Native Repays City by Launching ‘Operation Paint Brush’ - The Business Journal


Jon Howell wants to show his appreciation for the city where he once lived by painting the town.

Not the whole town, of course, but rather four houses, one on each side of the city, owned by elderly, low-income residents.

Howell and his wife, Adrienne, have launched “Operation Paint Brush,” an effort that unites more than 30 organizations and at least 200 volunteers who intend to paint four houses over two days in May.

“I believe we are our brother’s keeper, and Youngstown formed me as a man,” said Howell, today an information technology manager at the corporate headquarters of State Farm Insurance in Bloomington, Ill. “Operation Paint Brush is another way to give back and lift the spirit of our dear city.”

Howell is a 1980 graduate of South High School who still has family ties to Youngstown. His mother and father live here and he returns frequently. He graduated from Oral Roberts University in Tulsa, Okla., in 1984.

Operation Paint Brush is a concept that has been adopted by nonprofits and volunteers elsewhere in the country. The Youngstown initiative will select four houses – one on the north, south, west and east sides – with elderly owners who live below the poverty line, Howell said.
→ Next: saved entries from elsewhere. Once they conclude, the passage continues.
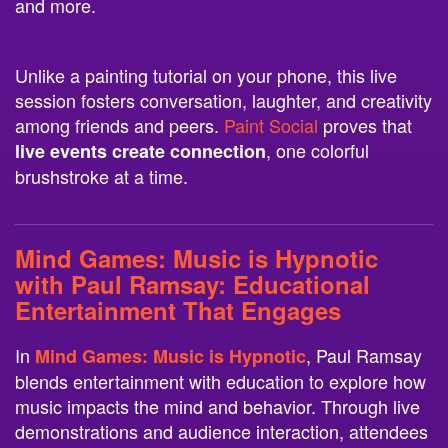
and more.
Unlike a painting tutorial on your phone, this live
session fosters conversation, laughter, and creativity
among friends and peers.
Paint Social
proves that
, one colorful
live events create connection
brushstroke at a time.
Mind Games: Music is Hypnotic
with Paul Ramsay
: Educational
Entertainment That Engages
In
, Paul Ramsay
Mind Games: Music is Hypnotic
blends entertainment with education to explore how
music impacts the mind and behavior. Through live
demonstrations and audience interaction, attendees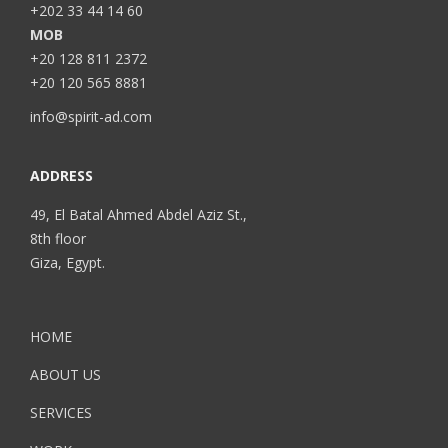
+202 33 44 14 60
MOB
+20 128 811 2372
+20 120 565 8881
info@spirit-ad.com
ADDRESS
49, El Batal Ahmed Abdel Aziz St.,
8th floor
Giza, Egypt.
HOME
ABOUT US
SERVICES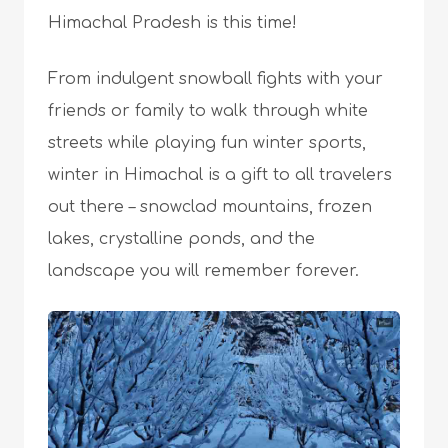
Himachal Pradesh is this time!
From indulgent snowball fights with your
friends or family to walk through white
streets while playing fun winter sports,
winter in Himachal is a gift to all travelers
out there – snowclad mountains, frozen
lakes, crystalline ponds, and the
landscape you will remember forever.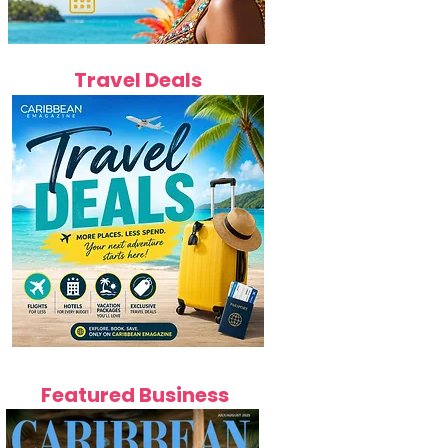
Travel Deals
Featured Business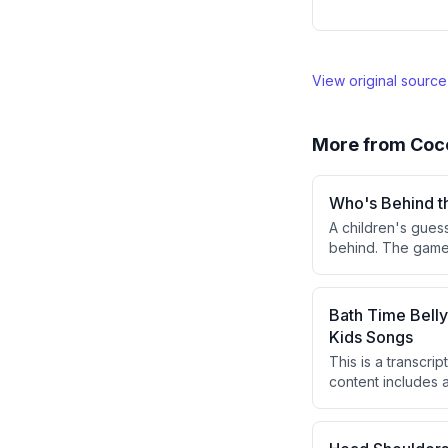
View original sourc
More from
Coc
Who's Behind t
A children's gues
behind. The game
green door, and t
Bath Time Bell
Kids Songs
This is a transcri
content includes a
song focused on 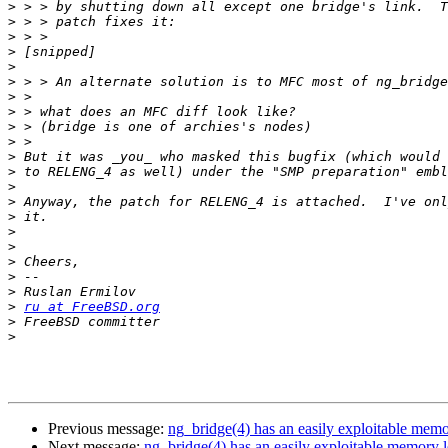
>
>
>
>
>
>
>
>
>
>
>
>
>
>
>
>
>
>
>
>
>
ru at FreeBSD.org
>
>
Previous message:
ng_bridge(4) has an easily exploitable memo
Next message:
ng_bridge(4) has an easily exploitable memory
More important, the effort brings together about 30 organizations that normally wouldn’t work with one another, he said. “We’ve got 16 to 20 new churches that we hadn’t worked with before,” Howell noted, while getting organizations such as the Boys and Girls Club, the Rocky Ridge Neighborhood Association, United Way of Youngstown and the Mahoning Valley, Youngstown State University and the Youngstown Neighborhood Development Corp.

Professional painting contractors have agreed to help direct the projects, he said.
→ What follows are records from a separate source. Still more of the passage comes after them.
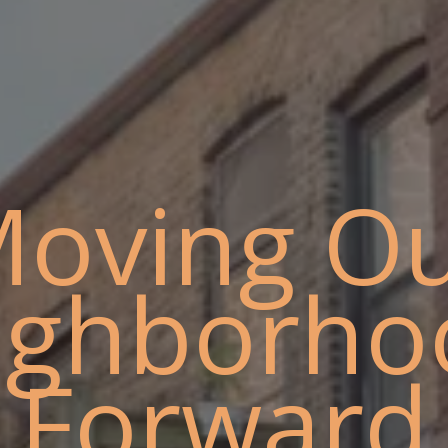
oving O
ighborho
Forward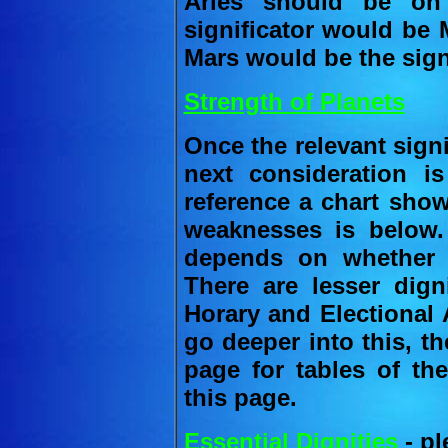
Aries should be on
significator would be M
Mars would be the signi
Strength of Planets
Once the relevant sign
next consideration is
reference a chart show
weaknesses is below.
depends on whether t
There are lesser dign
Horary and Electional 
go deeper into this, th
page for tables of the
this page.
Essential Dignities
- pl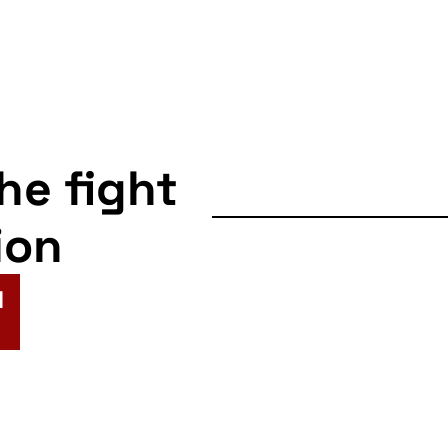
the fight
ion
N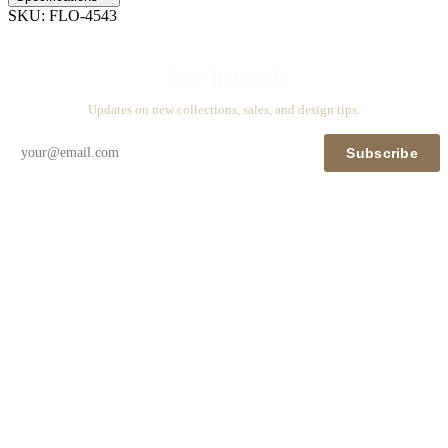
SKU:
FLO-4543
Stay in touch
Updates on new collections, sales, and design tips.
Subscribe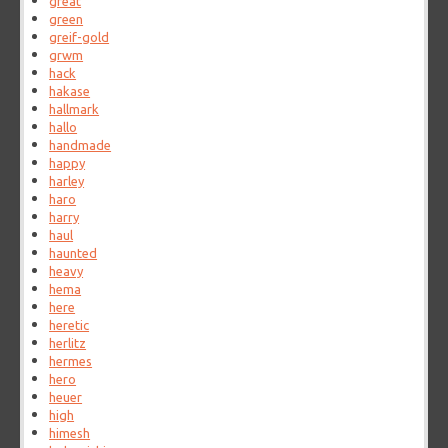
great
green
greif-gold
grwm
hack
hakase
hallmark
hallo
handmade
happy
harley
haro
harry
haul
haunted
heavy
hema
here
heretic
herlitz
hermes
hero
heuer
high
himesh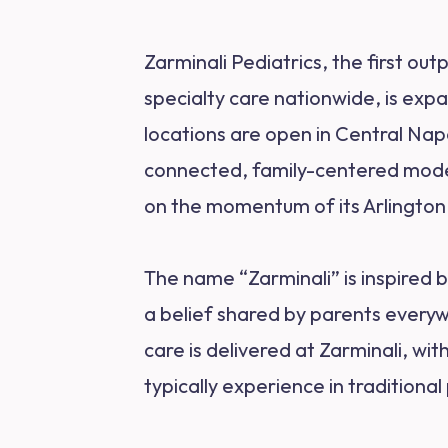
Zarminali Pediatrics, the first ou
specialty care nationwide, is exp
locations are open in Central Nap
connected, family-centered model 
on the momentum of its Arlington 
The name “Zarminali” is inspired 
a belief shared by parents everyw
care is delivered at Zarminali, wi
typically experience in traditional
Howell added that more than 200 volunteers have committed to participate in the project scheduled for May 21 and 22.

Last summer, Howell and his wife presented an appreciation breakfast for City Hall employees, and in November, did the same for the city’s police officers.

“This is the largest effort so far,” Howell said.
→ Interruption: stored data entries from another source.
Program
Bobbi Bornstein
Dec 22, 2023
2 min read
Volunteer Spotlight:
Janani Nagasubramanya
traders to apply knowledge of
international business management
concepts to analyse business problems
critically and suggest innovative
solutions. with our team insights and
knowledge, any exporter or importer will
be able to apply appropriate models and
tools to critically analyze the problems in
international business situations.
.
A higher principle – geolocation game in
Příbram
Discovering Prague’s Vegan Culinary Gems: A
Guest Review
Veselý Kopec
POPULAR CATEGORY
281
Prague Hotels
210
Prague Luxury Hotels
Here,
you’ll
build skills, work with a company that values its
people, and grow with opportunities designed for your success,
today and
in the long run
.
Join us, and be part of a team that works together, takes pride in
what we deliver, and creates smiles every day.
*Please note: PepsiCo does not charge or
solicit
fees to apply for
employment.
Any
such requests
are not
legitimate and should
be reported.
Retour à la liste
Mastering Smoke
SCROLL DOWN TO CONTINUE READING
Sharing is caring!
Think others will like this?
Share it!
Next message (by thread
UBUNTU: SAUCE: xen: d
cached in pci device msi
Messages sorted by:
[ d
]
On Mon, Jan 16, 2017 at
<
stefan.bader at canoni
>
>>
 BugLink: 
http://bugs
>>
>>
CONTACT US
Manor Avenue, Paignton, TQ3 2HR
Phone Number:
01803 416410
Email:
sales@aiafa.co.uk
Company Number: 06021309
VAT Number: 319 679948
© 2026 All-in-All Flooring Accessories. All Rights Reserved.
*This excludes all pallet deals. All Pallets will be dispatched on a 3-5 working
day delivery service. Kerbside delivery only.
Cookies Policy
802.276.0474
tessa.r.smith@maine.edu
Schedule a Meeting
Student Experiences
Howell will be in Youngstown this weekend, where he plans to discuss the project with other partners and to help launch a mentoring program at the Newport branch of the Public Library of Youngstown and Mahoning County.

“It’s to help get kids six to nine years old to read books,” Howell said. The program is designed to help single mothers who demonstrate their desire to read with their children.

“I obtained my education through the public school system and went to college,” Howell recalled. “I want to give children the same chance I had.”